- **TASK**
Below this line are records; write out exactly the lines from the one containing "geschäftsführu" through the one containing "Zachodnia strona Malty jest najdziksza.", with the pictures left out.

Records drawn from a dataset:
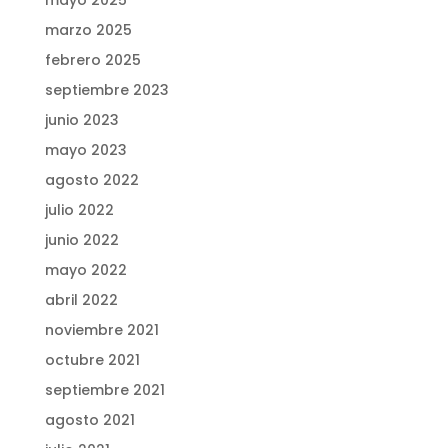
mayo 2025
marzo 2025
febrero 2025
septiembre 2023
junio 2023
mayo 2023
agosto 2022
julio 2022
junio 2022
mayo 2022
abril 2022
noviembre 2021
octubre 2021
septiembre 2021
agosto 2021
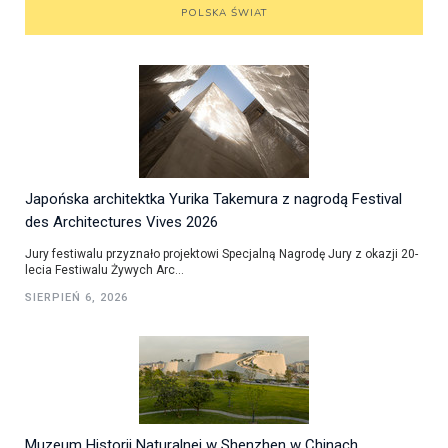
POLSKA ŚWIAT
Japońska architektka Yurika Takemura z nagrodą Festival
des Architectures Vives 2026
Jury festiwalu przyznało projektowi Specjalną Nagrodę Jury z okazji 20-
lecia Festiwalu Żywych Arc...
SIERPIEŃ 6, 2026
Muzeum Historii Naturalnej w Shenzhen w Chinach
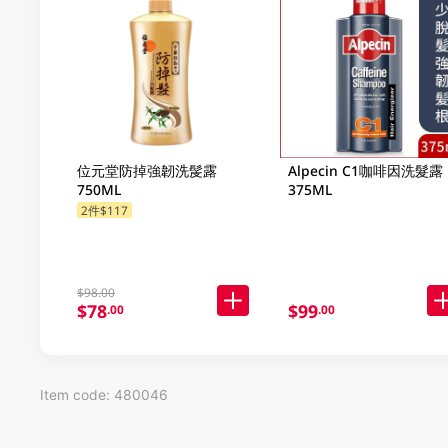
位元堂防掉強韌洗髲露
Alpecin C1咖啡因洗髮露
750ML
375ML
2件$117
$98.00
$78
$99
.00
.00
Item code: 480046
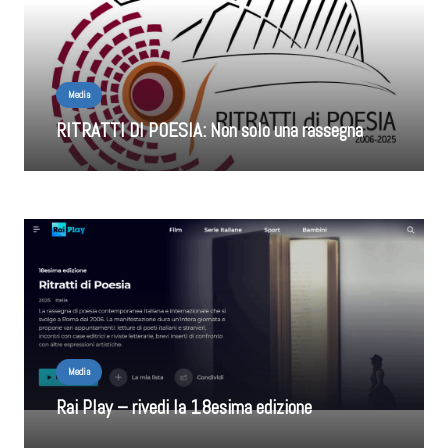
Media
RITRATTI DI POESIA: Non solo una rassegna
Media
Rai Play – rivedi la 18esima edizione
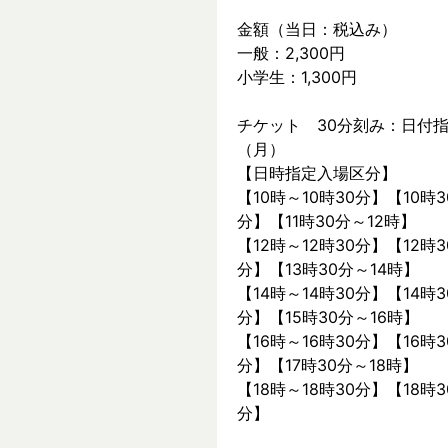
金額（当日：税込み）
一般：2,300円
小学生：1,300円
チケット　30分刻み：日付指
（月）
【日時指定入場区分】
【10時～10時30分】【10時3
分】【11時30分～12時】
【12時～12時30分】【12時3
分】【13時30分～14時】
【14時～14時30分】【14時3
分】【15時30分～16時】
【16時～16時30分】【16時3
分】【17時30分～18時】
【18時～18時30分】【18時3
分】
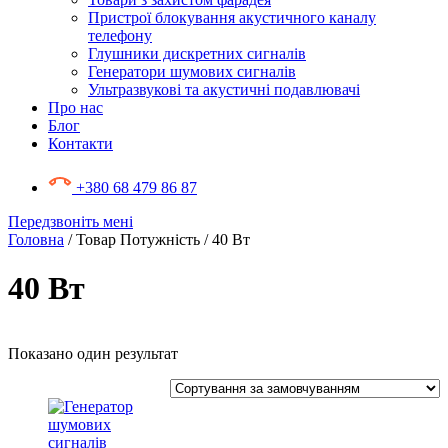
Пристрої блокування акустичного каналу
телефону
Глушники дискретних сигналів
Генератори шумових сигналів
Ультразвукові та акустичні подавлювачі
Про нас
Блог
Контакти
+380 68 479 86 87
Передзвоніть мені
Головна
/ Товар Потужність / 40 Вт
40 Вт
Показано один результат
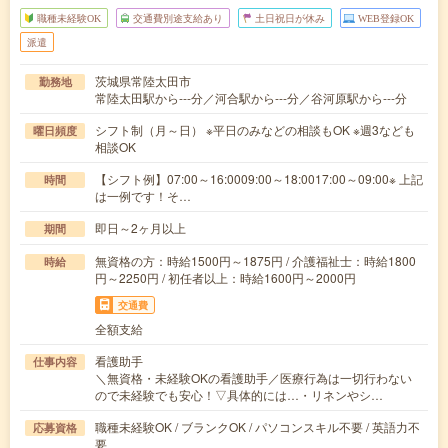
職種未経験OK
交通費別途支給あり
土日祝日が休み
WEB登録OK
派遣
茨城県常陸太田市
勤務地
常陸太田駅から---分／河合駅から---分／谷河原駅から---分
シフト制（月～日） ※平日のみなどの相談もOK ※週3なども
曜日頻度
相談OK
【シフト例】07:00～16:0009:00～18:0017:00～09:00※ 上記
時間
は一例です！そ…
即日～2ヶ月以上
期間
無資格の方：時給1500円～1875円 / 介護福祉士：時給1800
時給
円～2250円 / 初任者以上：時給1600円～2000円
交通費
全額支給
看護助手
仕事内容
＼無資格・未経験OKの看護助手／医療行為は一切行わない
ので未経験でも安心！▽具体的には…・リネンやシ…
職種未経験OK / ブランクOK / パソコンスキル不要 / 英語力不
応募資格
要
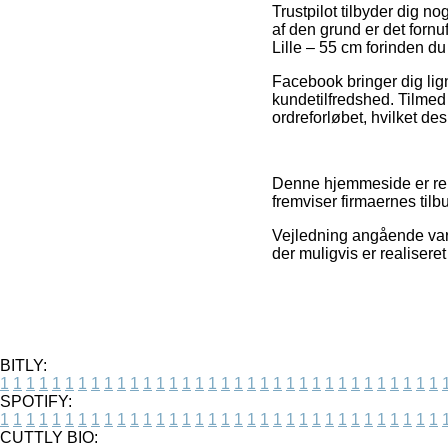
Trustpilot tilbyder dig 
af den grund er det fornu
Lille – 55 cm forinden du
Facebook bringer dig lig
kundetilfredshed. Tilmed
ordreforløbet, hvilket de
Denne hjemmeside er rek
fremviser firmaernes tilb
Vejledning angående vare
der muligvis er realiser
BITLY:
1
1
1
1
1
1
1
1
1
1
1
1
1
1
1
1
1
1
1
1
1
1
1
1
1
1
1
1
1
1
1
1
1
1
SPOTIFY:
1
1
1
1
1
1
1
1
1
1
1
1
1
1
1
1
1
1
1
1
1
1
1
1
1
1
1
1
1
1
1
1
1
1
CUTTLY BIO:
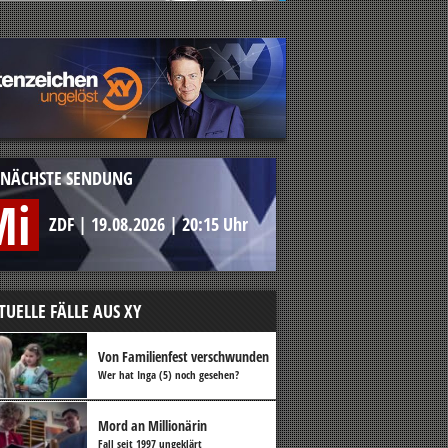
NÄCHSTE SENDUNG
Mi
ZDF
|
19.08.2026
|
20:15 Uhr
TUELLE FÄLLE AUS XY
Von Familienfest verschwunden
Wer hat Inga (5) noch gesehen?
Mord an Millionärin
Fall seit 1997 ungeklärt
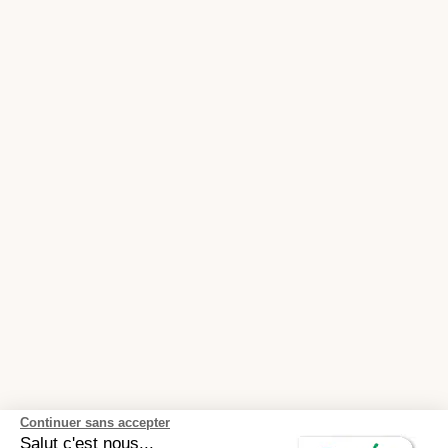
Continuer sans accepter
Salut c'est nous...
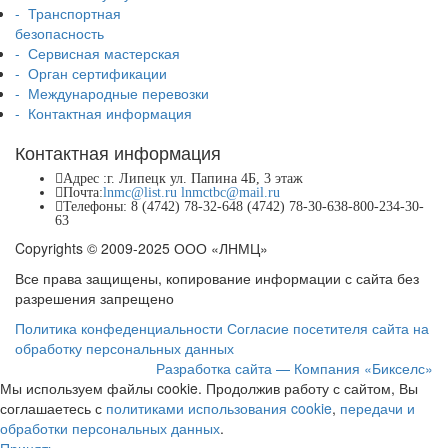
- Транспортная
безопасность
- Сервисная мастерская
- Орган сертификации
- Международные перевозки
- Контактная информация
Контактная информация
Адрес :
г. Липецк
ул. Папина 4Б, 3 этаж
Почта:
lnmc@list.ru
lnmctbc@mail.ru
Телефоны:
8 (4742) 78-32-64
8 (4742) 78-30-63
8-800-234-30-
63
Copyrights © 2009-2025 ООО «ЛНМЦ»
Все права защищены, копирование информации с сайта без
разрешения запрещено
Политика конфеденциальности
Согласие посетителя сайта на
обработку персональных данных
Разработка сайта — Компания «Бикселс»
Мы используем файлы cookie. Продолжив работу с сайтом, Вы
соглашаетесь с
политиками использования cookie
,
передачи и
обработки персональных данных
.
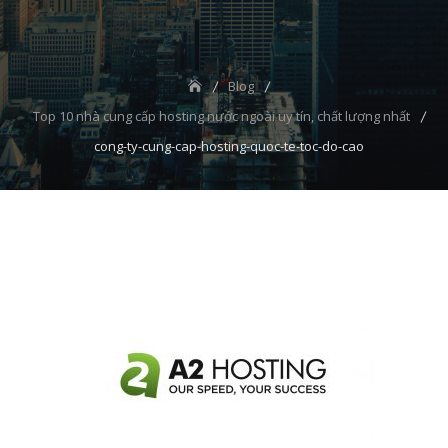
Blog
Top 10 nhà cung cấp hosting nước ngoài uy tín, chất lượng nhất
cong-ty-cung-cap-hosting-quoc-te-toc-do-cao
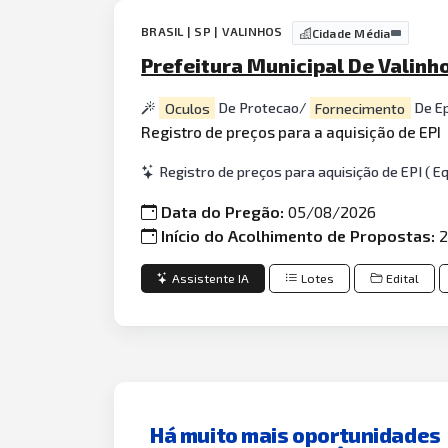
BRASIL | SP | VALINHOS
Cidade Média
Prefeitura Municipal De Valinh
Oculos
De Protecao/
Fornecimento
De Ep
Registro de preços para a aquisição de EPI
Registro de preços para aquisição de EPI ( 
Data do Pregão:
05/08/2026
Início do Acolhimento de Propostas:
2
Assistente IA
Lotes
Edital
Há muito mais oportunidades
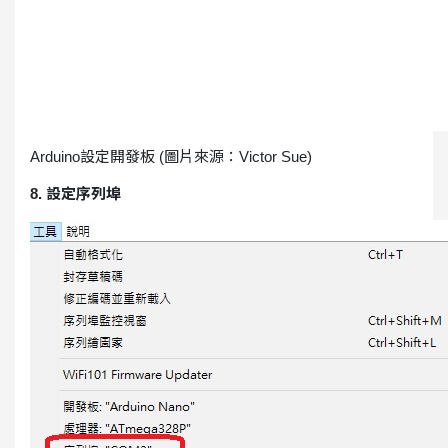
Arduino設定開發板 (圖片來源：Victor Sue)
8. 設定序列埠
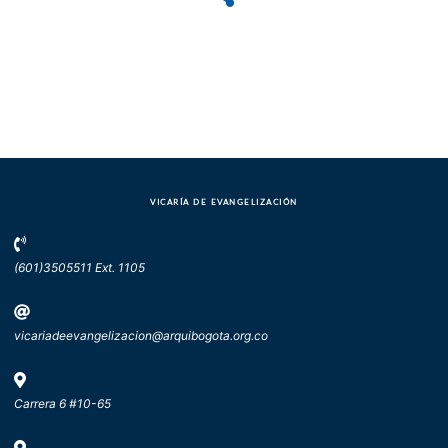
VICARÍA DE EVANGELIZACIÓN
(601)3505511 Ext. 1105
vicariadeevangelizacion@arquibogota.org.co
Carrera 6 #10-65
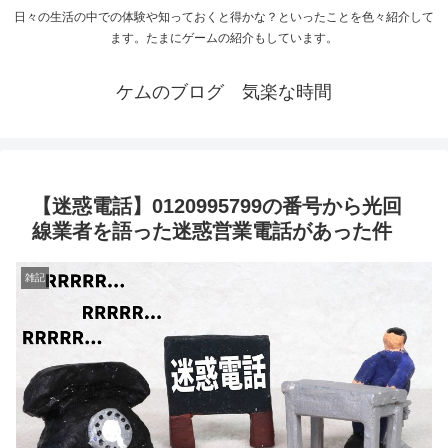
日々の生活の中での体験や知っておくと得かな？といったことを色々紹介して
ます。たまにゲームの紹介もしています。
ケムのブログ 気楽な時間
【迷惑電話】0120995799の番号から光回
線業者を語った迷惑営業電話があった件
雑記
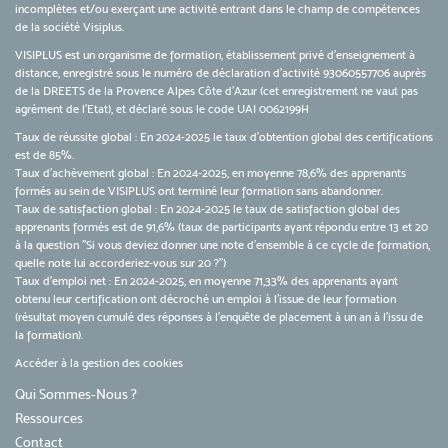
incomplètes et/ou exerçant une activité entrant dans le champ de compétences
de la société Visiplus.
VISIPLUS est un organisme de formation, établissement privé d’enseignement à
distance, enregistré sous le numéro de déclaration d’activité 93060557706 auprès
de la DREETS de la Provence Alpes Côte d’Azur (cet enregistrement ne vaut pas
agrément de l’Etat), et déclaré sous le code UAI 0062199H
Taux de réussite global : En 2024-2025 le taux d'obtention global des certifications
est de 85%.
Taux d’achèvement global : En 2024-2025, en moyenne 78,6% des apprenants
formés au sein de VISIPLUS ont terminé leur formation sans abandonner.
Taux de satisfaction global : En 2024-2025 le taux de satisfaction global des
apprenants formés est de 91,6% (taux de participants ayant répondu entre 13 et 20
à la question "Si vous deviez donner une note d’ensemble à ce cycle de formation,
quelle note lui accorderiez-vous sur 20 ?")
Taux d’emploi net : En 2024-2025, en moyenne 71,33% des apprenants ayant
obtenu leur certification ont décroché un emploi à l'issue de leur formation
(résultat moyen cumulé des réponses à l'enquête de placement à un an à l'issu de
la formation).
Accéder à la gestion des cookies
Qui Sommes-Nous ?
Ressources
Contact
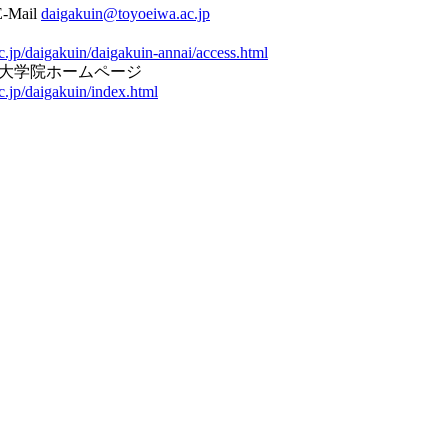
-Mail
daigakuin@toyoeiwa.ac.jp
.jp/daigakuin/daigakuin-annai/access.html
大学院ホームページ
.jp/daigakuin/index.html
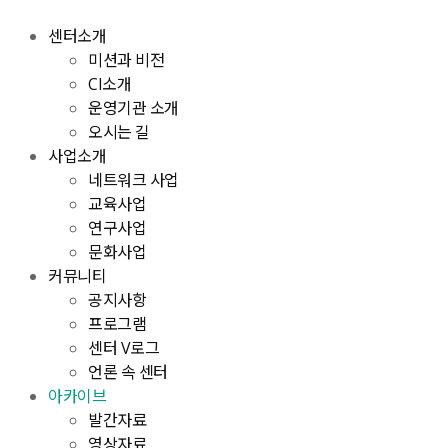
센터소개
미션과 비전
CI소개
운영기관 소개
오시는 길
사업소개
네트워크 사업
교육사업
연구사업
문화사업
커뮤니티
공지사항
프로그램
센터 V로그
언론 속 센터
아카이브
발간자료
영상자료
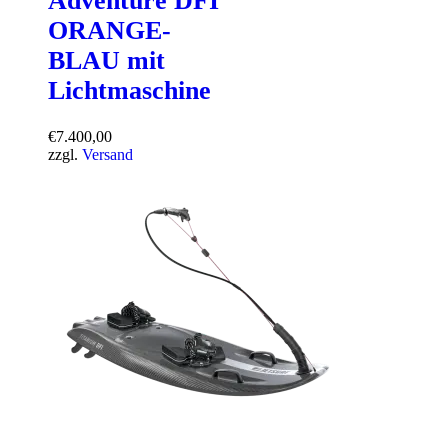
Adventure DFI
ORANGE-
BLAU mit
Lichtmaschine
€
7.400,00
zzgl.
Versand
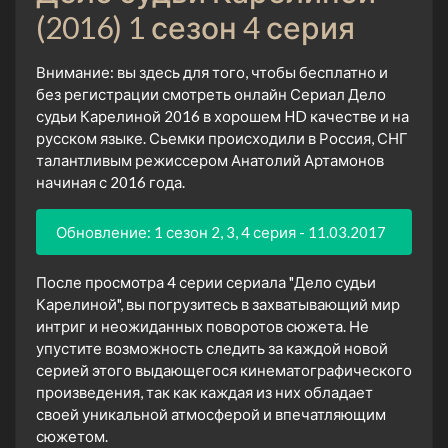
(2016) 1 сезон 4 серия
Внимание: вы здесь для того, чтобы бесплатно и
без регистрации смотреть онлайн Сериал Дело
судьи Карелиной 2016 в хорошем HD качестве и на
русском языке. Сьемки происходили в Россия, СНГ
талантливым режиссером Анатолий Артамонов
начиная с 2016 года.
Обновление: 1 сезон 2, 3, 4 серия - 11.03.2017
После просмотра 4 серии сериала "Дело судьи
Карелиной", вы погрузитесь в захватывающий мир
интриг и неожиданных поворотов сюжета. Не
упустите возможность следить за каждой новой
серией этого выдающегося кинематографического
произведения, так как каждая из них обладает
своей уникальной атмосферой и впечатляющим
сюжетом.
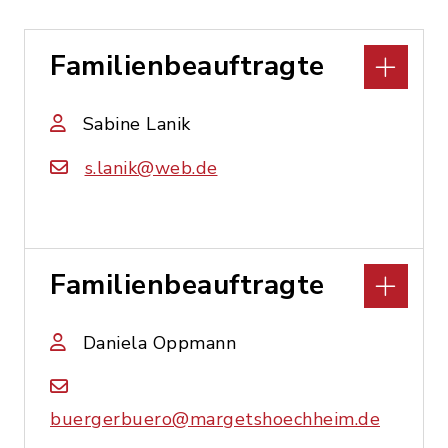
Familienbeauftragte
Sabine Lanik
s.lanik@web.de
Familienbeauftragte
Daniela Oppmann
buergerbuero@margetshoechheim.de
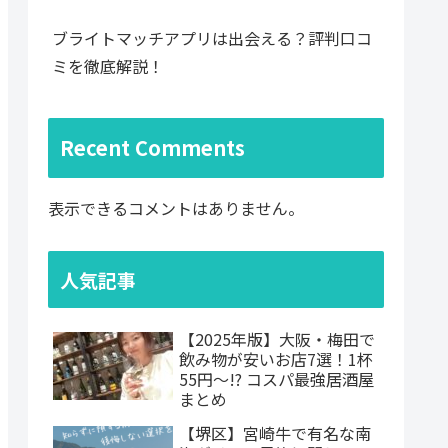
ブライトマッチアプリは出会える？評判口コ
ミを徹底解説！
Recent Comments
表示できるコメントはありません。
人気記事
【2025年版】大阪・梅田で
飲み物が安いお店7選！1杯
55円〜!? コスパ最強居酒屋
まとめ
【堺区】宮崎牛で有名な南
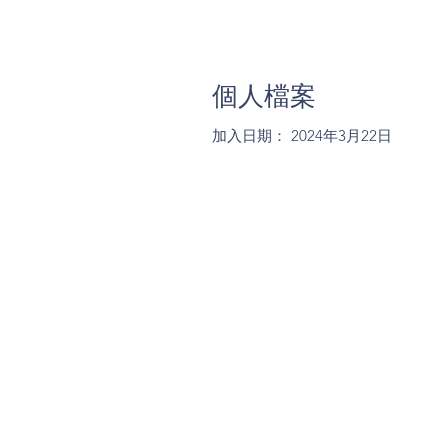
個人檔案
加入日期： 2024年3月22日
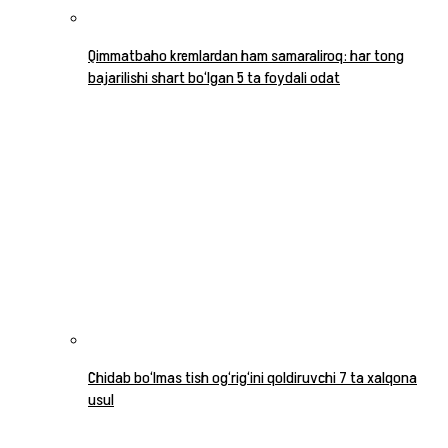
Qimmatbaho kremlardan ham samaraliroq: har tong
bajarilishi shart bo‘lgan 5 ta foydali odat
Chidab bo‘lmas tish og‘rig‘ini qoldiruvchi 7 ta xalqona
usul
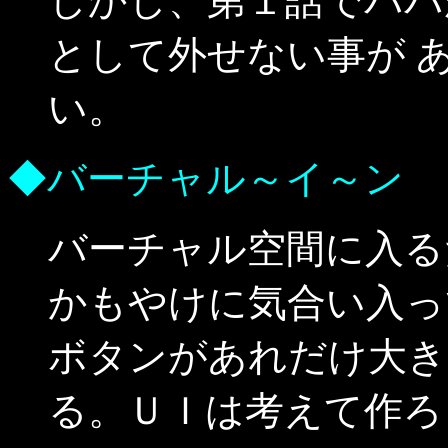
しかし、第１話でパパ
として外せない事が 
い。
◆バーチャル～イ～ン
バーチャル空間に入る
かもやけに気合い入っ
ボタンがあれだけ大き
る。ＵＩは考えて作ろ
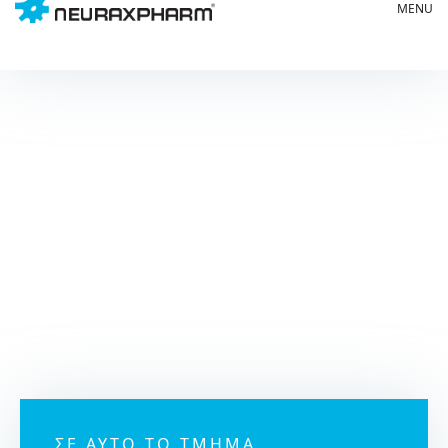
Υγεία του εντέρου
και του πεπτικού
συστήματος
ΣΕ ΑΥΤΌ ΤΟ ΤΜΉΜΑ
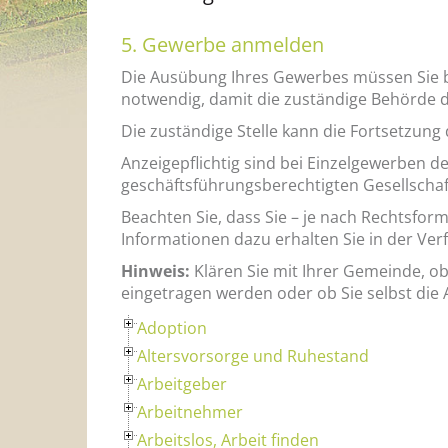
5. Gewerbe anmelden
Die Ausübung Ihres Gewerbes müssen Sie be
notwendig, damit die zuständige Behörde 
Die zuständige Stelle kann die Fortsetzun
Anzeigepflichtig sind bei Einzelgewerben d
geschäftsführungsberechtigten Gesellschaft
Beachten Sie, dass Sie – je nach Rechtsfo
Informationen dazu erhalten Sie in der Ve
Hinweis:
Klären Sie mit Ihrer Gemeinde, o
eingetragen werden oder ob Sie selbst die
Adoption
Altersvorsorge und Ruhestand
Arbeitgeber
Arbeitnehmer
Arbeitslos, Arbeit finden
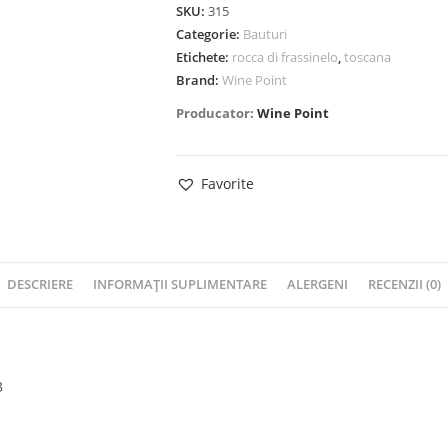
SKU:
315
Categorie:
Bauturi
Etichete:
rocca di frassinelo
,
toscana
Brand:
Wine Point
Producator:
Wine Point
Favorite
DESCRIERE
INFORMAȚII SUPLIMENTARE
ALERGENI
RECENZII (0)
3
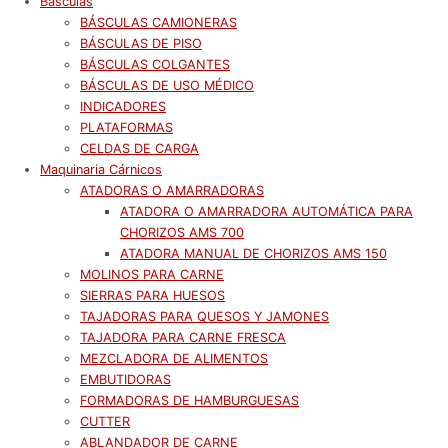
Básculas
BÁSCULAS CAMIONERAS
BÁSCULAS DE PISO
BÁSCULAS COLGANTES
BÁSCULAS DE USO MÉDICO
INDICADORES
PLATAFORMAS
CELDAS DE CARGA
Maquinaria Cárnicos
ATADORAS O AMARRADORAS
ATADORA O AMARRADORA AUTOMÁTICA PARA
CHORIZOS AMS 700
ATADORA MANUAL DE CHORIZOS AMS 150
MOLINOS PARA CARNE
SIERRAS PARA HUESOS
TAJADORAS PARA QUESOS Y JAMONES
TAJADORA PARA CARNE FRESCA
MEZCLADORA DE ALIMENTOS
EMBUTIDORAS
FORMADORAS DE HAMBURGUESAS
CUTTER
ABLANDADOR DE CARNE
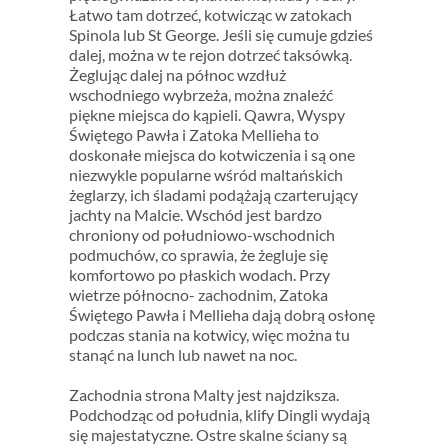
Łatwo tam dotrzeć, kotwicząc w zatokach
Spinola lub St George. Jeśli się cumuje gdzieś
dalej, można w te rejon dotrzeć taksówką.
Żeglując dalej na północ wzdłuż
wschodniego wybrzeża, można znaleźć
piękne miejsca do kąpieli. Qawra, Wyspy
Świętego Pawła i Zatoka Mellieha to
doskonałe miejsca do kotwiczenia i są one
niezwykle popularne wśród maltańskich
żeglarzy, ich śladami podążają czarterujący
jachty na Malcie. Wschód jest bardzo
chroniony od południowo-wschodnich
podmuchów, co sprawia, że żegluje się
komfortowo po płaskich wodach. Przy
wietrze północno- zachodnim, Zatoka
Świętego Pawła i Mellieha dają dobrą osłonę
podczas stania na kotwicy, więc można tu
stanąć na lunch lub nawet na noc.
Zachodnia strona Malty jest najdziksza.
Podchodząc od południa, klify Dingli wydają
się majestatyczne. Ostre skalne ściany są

- **EXPECTED OUTPUT**
geschäftsführungsberechtigten Gesellschaft
Beachten Sie, dass Sie – je nach Rechtsfo
Informationen dazu erhalten Sie in der Ve
Hinweis:
Klären Sie mit Ihrer Gemeinde, o
eingetragen werden oder ob Sie selbst die
Adoption
Altersvorsorge und Ruhestand
Arbeitgeber
Arbeitnehmer
Arbeitslos, Arbeit finden
SKU:
315
Categorie:
Bauturi
Etichete:
rocca di frassinelo
,
toscana
Brand:
Wine Point
Producator:
Wine Point
Favorite
DESCRIERE
INFORMAȚII SUPLIMENTARE
ALERGENI
RECENZII (0)
3
Básculas
BÁSCULAS CAMIONERAS
BÁSCULAS DE PISO
BÁSCULAS COLGANTES
BÁSCULAS DE USO MÉDICO
INDICADORES
PLATAFORMAS
CELDAS DE CARGA
Maquinaria Cárnicos
ATADORAS O AMARRADORAS
ATADORA O AMARRADORA AUTOMÁTICA PARA
CHORIZOS AMS 700
ATADORA MANUAL DE CHORIZOS AMS 150
MOLINOS PARA CARNE
SIERRAS PARA HUESOS
TAJADORAS PARA QUESOS Y JAMONES
TAJADORA PARA CARNE FRESCA
MEZCLADORA DE ALIMENTOS
EMBUTIDORAS
FORMADORAS DE HAMBURGUESAS
CUTTER
ABLANDADOR DE CARNE
Łatwo tam dotrzeć, kotwicząc w zatokach
Spinola lub St George. Jeśli się cumuje gdzieś
dalej, można w te rejon dotrzeć taksówką.
Żeglując dalej na północ wzdłuż
wschodniego wybrzeża, można znaleźć
piękne miejsca do kąpieli. Qawra, Wyspy
Świętego Pawła i Zatoka Mellieha to
doskonałe miejsca do kotwiczenia i są one
niezwykle popularne wśród maltańskich
żeglarzy, ich śladami podążają czarterujący
jachty na Malcie. Wschód jest bardzo
chroniony od południowo-wschodnich
podmuchów, co sprawia, że żegluje się
komfortowo po płaskich wodach. Przy
wietrze północno- zachodnim, Zatoka
Świętego Pawła i Mellieha dają dobrą osłonę
podczas stania na kotwicy, więc można tu
stanąć na lunch lub nawet na noc.
Zachodnia strona Malty jest najdziksza.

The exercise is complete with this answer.